EXERCISE BRIEF:
Look for "成更多有国际竞争力的制度创新成果，为进一步扩大对外开放积" in the entries below. Then write out exactly the line that holds it and every line after it, to the last, and nothing else.
......
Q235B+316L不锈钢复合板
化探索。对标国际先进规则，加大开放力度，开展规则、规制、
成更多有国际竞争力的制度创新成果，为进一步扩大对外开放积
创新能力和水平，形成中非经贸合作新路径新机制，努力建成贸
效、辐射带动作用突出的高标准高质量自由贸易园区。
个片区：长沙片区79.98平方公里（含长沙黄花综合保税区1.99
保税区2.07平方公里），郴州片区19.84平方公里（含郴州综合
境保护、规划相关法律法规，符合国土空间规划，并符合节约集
......
RESULT FOR THIS TASK:
成更多有国际竞争力的制度创新成果，为进一步扩大对外开放积
创新能力和水平，形成中非经贸合作新路径新机制，努力建成贸
效、辐射带动作用突出的高标准高质量自由贸易园区。
个片区：长沙片区79.98平方公里（含长沙黄花综合保税区1.99
保税区2.07平方公里），郴州片区19.84平方公里（含郴州综合
境保护、规划相关法律法规，符合国土空间规划，并符合节约集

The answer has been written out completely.